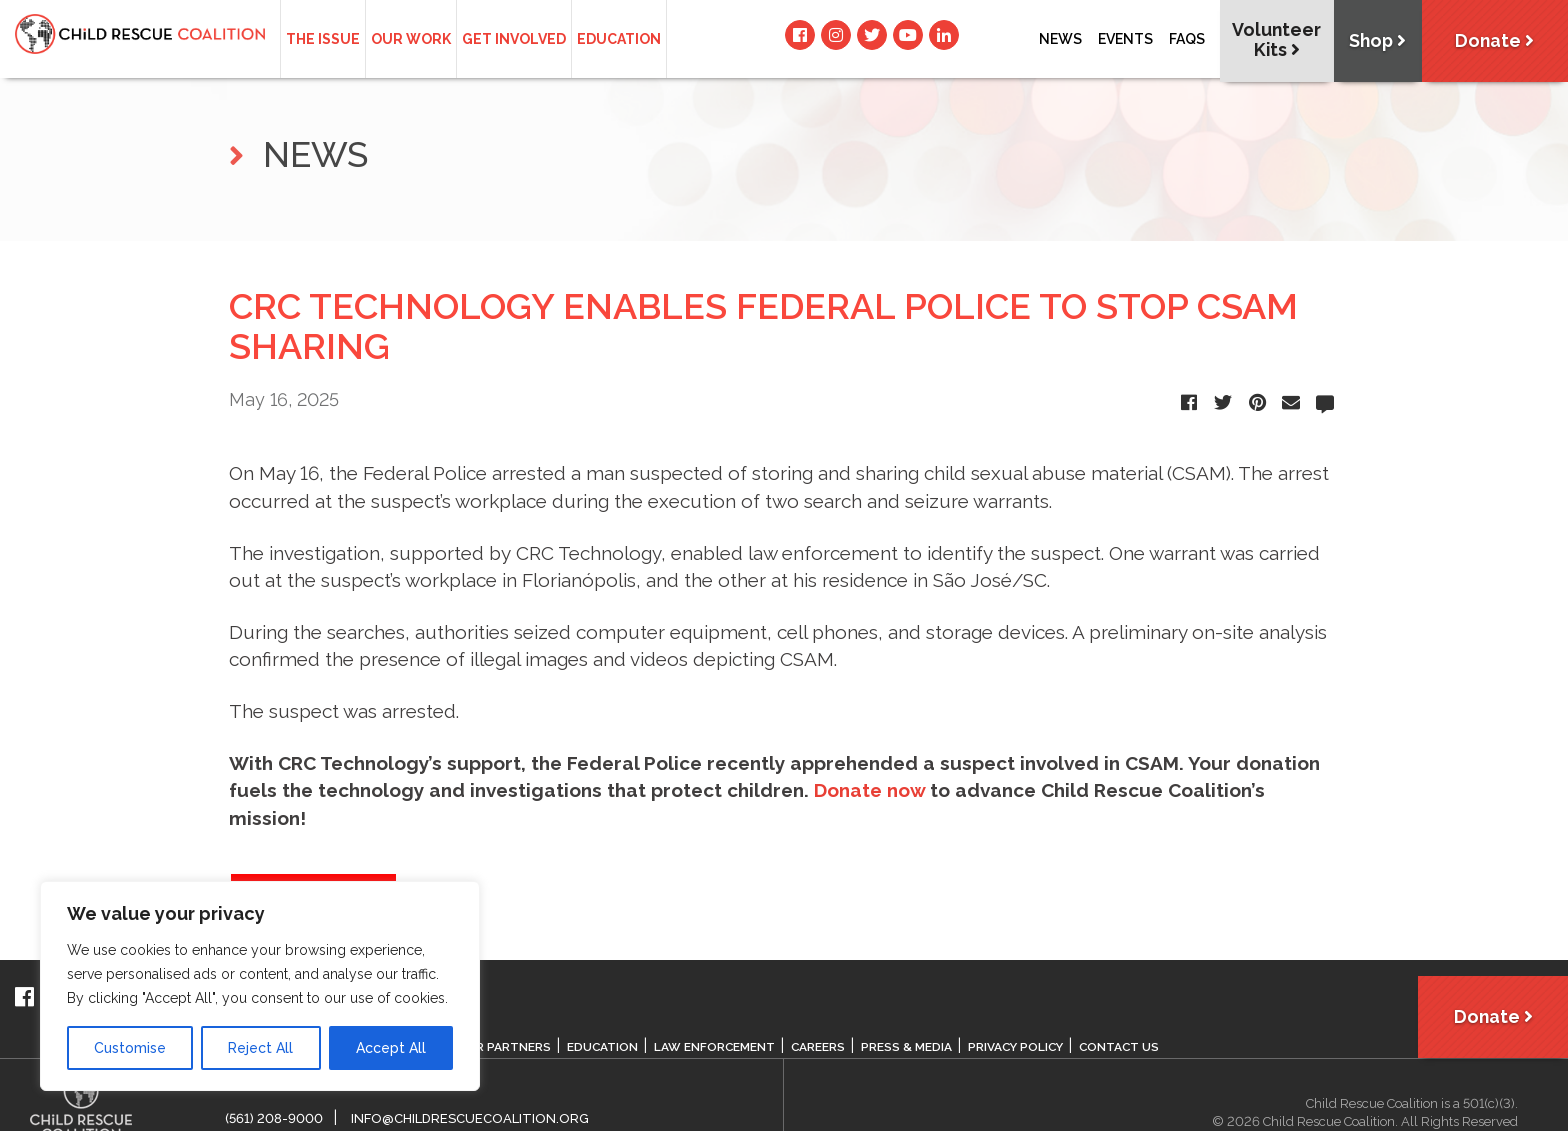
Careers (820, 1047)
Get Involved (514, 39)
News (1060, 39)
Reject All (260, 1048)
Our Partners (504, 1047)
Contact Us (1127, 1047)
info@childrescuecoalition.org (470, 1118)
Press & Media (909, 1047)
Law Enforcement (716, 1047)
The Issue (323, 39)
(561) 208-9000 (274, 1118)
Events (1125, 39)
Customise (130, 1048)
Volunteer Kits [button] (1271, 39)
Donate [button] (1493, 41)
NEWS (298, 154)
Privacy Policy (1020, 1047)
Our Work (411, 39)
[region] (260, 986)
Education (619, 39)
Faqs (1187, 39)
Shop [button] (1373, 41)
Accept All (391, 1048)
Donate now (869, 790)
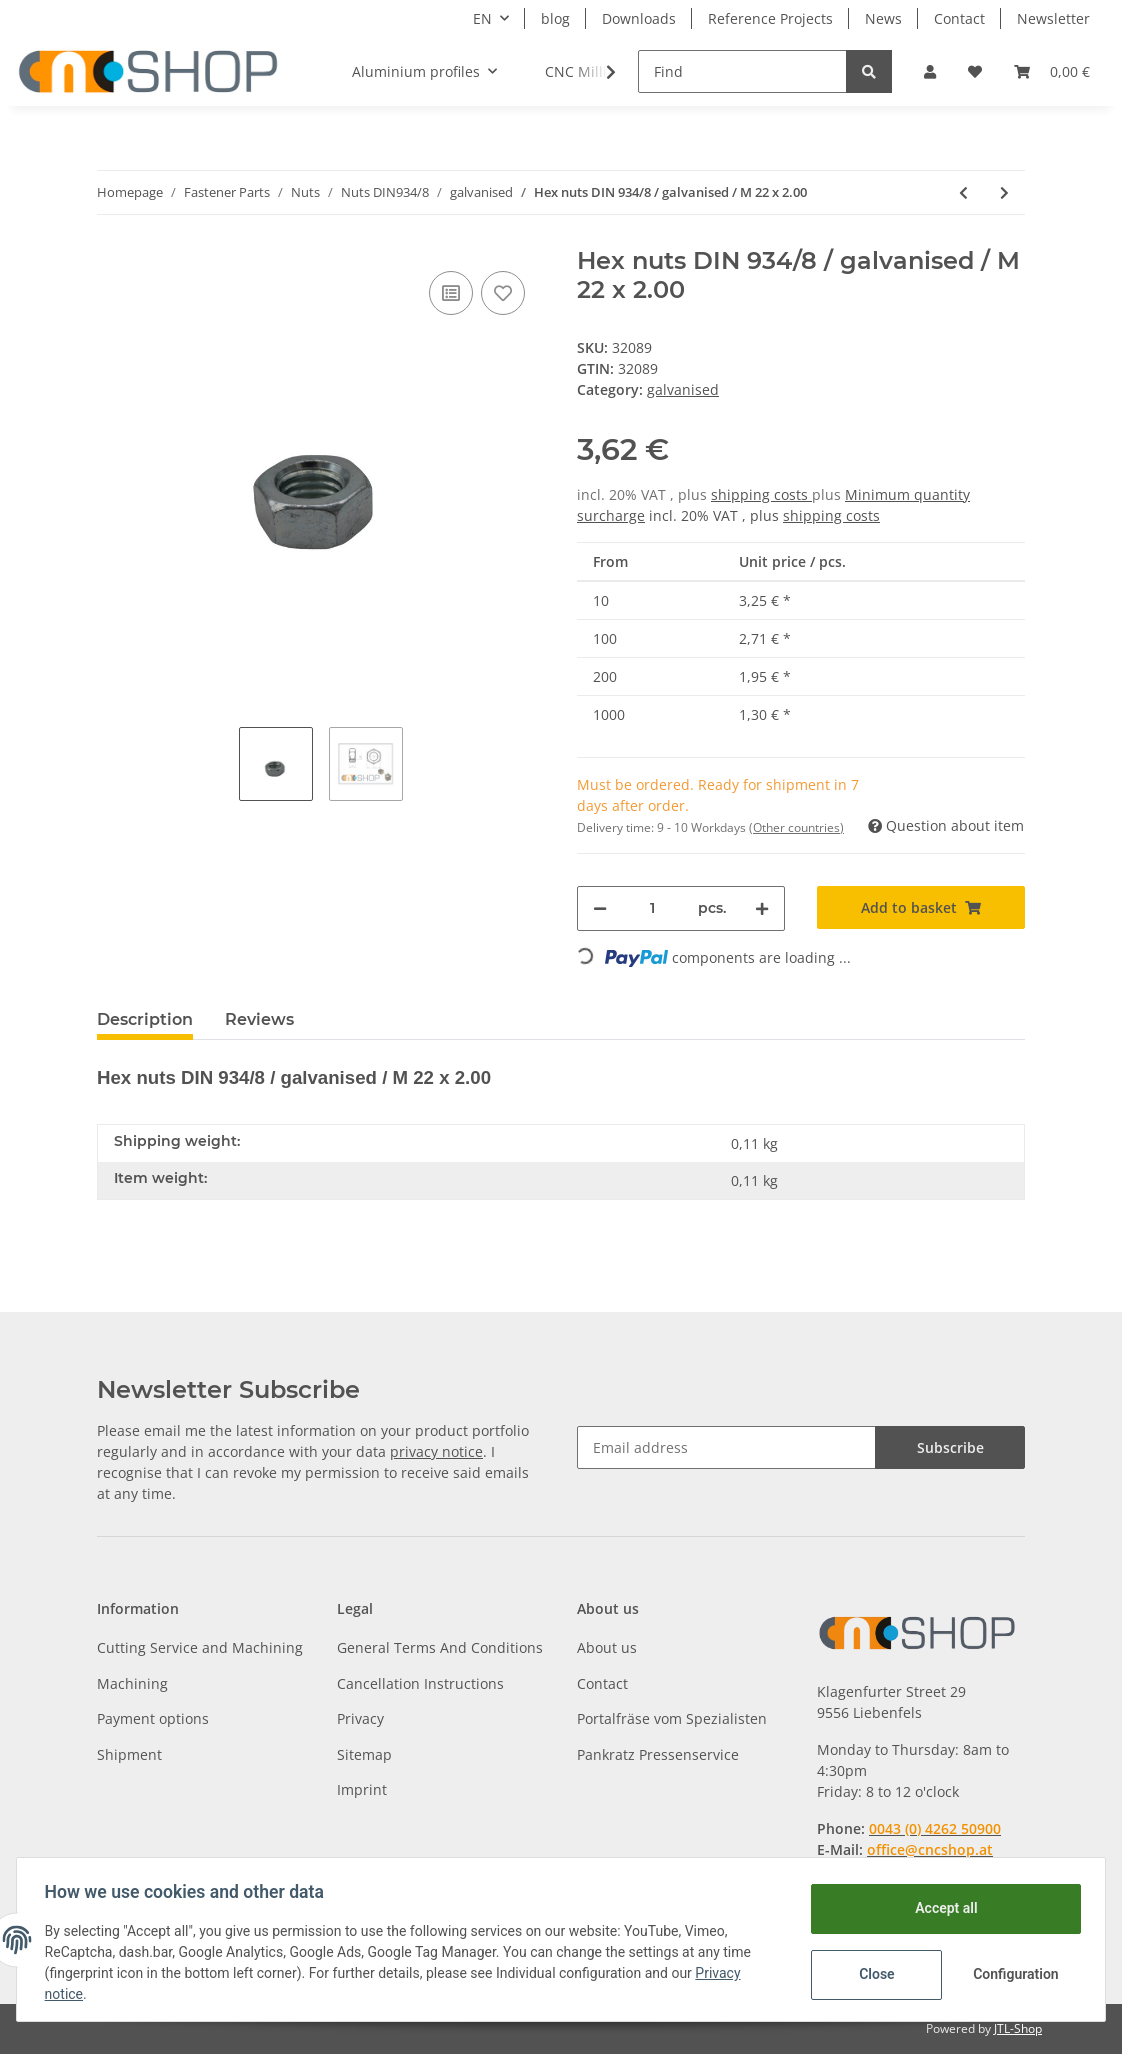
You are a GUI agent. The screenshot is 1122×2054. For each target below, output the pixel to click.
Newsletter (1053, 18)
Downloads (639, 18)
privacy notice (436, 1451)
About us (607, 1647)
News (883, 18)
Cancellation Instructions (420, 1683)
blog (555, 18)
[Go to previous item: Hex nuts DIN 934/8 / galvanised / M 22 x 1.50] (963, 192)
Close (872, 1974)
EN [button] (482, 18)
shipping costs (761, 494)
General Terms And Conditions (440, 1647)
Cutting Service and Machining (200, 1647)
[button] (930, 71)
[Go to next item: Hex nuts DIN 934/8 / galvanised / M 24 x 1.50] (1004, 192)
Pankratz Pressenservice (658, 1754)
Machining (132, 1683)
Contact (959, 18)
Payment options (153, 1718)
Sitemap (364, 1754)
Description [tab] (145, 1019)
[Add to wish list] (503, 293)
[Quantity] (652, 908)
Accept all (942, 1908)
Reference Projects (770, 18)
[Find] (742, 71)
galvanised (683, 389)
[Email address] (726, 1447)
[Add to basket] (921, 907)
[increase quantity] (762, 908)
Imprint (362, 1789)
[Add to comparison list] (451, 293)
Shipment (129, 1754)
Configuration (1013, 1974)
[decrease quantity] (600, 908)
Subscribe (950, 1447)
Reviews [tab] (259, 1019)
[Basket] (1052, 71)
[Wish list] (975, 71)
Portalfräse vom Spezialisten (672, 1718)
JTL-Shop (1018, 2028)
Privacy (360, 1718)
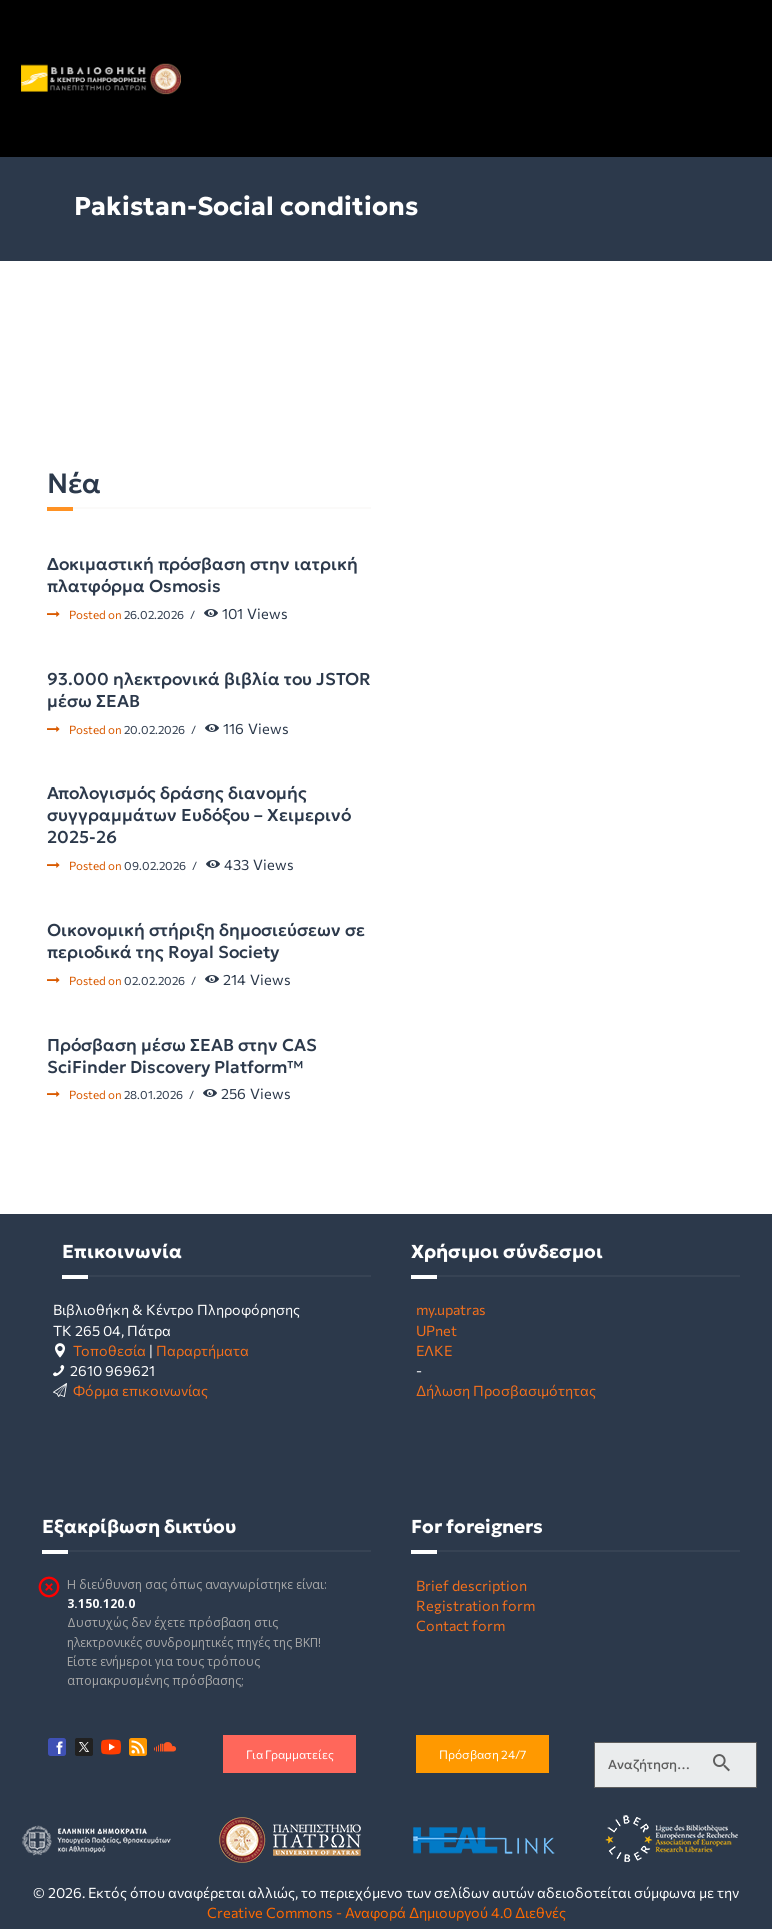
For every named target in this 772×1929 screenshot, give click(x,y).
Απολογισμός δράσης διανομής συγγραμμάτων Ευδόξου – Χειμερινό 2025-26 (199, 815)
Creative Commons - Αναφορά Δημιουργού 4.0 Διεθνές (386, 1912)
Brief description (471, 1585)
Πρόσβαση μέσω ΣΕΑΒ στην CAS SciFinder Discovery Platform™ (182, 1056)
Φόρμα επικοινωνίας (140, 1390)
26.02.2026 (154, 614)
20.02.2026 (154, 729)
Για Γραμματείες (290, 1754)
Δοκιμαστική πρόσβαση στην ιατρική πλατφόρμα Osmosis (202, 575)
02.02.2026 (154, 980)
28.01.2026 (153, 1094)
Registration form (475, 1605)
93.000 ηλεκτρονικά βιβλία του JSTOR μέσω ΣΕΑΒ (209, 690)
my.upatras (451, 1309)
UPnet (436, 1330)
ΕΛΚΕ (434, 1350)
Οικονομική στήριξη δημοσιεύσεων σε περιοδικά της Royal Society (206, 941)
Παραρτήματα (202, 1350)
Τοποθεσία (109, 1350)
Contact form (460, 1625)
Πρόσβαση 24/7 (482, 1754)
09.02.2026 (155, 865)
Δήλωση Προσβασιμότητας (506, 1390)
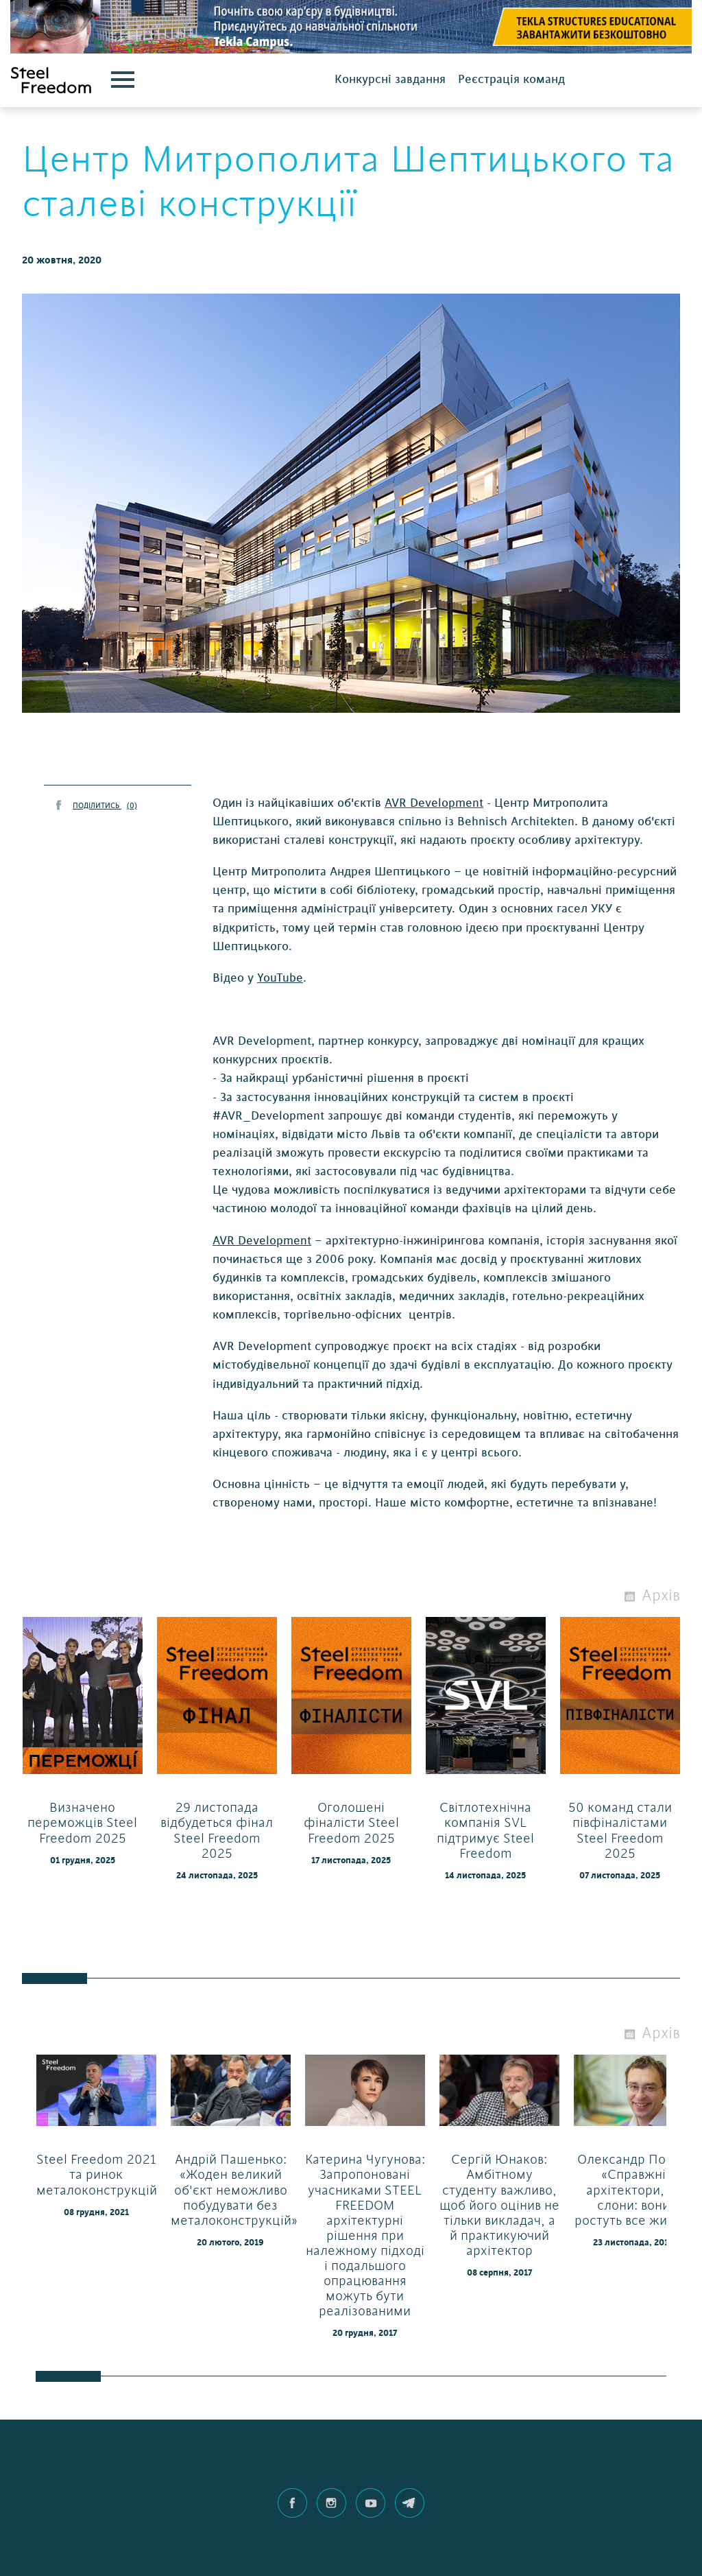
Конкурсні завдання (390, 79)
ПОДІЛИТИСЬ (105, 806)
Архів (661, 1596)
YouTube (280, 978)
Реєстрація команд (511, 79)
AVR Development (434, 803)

----

What is expected:
Your task is to reproduce, exactly and exclusively, the lines from the one holding "ПОДІЛИТИСЬ (105, 806)" through the final line of the listing.

Answer box:
ПОДІЛИТИСЬ (105, 806)
Архів (661, 1596)
YouTube (280, 978)
Реєстрація команд (511, 79)
AVR Development (434, 803)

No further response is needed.